Saved data entries
Segment Open

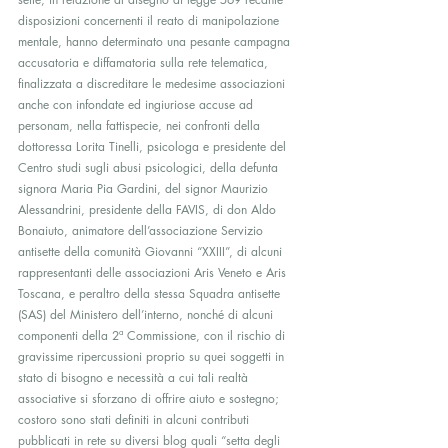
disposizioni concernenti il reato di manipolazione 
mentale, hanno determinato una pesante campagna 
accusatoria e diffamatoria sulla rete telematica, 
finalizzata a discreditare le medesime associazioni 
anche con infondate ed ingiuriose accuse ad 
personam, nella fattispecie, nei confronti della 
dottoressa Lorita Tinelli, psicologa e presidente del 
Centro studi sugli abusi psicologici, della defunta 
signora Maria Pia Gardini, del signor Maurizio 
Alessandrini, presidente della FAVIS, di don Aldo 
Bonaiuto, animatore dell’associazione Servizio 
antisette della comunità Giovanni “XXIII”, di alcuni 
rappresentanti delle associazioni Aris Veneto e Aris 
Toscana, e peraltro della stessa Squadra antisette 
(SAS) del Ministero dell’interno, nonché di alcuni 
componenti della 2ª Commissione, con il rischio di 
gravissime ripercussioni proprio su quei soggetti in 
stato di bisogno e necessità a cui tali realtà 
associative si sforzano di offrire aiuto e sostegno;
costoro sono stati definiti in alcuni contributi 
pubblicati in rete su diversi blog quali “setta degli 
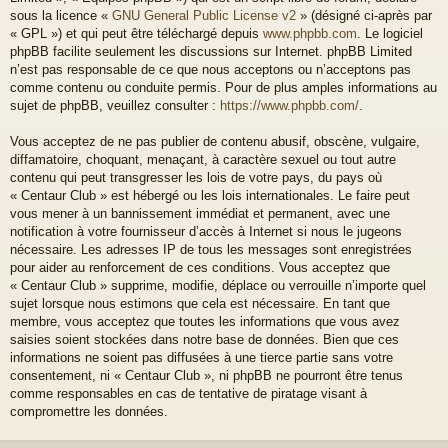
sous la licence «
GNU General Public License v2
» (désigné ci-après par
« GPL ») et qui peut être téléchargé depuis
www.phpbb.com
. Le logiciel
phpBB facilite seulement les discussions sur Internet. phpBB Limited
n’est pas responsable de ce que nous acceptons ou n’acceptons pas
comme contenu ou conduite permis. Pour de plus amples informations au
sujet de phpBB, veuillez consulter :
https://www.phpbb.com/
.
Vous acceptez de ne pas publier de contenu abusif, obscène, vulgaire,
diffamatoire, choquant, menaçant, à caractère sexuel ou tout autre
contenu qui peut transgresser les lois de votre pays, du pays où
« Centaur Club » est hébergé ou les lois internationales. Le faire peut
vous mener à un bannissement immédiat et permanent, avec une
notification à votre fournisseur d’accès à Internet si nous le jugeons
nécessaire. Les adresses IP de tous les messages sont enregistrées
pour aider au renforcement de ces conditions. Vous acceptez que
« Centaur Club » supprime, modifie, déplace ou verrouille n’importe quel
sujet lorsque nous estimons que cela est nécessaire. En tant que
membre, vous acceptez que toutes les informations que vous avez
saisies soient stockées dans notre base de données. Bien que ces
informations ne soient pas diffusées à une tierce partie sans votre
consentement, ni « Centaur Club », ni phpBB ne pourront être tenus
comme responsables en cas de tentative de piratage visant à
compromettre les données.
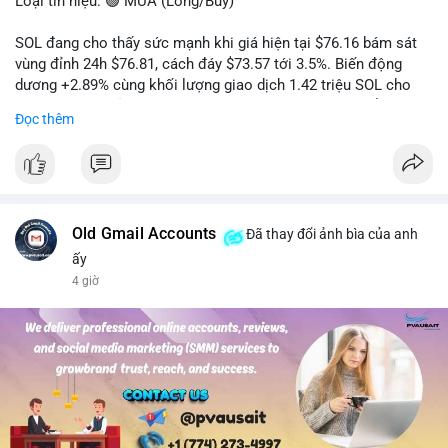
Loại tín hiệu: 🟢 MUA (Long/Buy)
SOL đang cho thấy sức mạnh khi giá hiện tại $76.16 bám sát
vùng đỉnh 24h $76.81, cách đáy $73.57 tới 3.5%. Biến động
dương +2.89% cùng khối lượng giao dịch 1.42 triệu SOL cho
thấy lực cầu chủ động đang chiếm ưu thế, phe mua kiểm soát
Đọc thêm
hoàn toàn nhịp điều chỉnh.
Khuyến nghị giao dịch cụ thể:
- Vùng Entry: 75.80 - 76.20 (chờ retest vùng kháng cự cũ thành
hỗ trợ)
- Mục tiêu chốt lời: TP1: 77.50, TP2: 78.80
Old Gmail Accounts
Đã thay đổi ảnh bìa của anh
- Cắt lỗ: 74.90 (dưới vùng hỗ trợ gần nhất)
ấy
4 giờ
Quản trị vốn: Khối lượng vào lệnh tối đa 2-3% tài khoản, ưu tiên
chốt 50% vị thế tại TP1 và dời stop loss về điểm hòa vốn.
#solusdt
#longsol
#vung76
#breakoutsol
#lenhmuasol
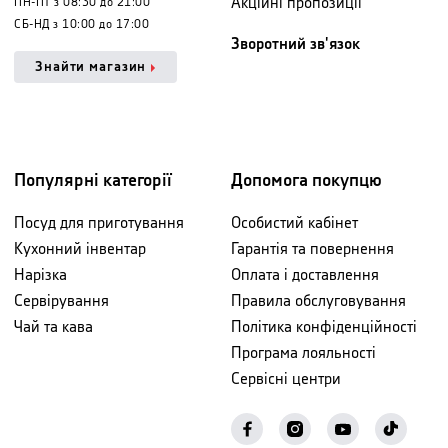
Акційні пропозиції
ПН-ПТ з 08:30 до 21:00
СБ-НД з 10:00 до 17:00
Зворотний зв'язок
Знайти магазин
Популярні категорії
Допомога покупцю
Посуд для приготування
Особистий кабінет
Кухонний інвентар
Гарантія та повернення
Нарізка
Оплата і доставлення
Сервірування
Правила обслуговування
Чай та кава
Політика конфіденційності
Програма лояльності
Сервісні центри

Segment Closed

-- PROBLEM REQUIREMENTS --
For each line above that contains the word "nous", make a copy.

-- EXPECTED ANSWER --
n’est pas responsable de ce que nous acceptons ou n’acceptons pas
notification à votre fournisseur d’accès à Internet si nous le jugeons
sujet lorsque nous estimons que cela est nécessaire. En tant que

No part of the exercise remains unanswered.